@ Seth; ... Zitat: "In meinen jetzt bald zehnjährigen Diskussionen über den Glauben habe ich noch nie eine vernunftbezogene miterlebt. Das Thema war, ist und wird wohl immer Gegenstand von persönlichen Belangen bleiben."
Ich gebe Dir recht, wobei der Begriff "vernunftbezogen" diskutabel scheint.
Ebenso zu differenzieren scheint es mir nötig zwischen persönlichem Glauben und dem in den Konfessionen und Institutionen.
Als Atheist interessieren mich psychosoziale Aspekte des Glaubens, seine Entstehung, Geschichte und Gegenwart. Einen gemeinsamen Nenner mit Glauben kann und will ich nicht finden, der mit einem Gläubigen hingegen ist möglich und erwünscht.
Woher jemand die Motivation oder Kraft für sein Handeln bezieht ist eigentlich egal. Menschen handeln und dieses Tun sollte rational sein,humanen Zielen dienen und einer entsprechenden Betrachtung standhalten.
Weniger erquickend finde ich gerade in unserer "Musterdemokratie" den Bezug auf Meinungs- und Religionsfreiheit. Offiziell mögen Staat und Kirche getrennt sein, die Praxis sieht anders aus.
... und dies hat Gründe ! Nicht selten in der Vergangenheit verstand es die weltliche Macht in Symbiose mit Institutionen des Glaubens zu herrschen.
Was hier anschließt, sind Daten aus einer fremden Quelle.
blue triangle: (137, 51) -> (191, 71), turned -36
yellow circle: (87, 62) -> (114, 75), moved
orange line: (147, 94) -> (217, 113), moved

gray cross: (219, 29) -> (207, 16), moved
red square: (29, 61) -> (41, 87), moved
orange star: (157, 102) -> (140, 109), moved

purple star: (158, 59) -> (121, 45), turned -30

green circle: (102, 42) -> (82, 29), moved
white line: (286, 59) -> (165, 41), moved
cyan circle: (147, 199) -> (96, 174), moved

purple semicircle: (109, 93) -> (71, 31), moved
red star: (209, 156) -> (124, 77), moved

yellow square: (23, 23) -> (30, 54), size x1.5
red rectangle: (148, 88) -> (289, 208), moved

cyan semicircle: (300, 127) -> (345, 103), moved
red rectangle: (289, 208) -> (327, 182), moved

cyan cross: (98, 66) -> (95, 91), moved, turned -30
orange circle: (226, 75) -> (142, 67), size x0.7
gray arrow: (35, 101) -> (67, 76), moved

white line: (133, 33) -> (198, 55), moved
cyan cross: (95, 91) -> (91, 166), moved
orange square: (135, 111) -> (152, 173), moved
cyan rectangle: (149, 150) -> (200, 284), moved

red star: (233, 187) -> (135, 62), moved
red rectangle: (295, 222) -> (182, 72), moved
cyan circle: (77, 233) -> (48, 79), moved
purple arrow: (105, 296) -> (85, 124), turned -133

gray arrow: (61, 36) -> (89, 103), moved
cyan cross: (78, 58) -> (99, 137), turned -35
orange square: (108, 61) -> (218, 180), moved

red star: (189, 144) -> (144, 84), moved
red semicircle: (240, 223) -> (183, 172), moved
Gerade diesen Aspekt erleben wir auch gegenwärtig, selbst wenn hier und da persönliche Überzeugungen mit Füßen getreten werden.
Wenn in den vergangenen Beiträgen u.a. beklagt wurde, daß "Ungläubige" auf Gläubige herabsehen würden, ist dies nichts anderes als die meinerseits bereits vorher angesprochene Unvereinbarkeit von Idealismus und Materialismus, es gibt keine gemeinsame Basis !
... die Verwendung des Begriffes "Ungläubige"bereitet mir allerdings langsam Unbehagen. Er deutet ein Herabsehen in anderer Richtung an und suggeriert fehlenden Glauben.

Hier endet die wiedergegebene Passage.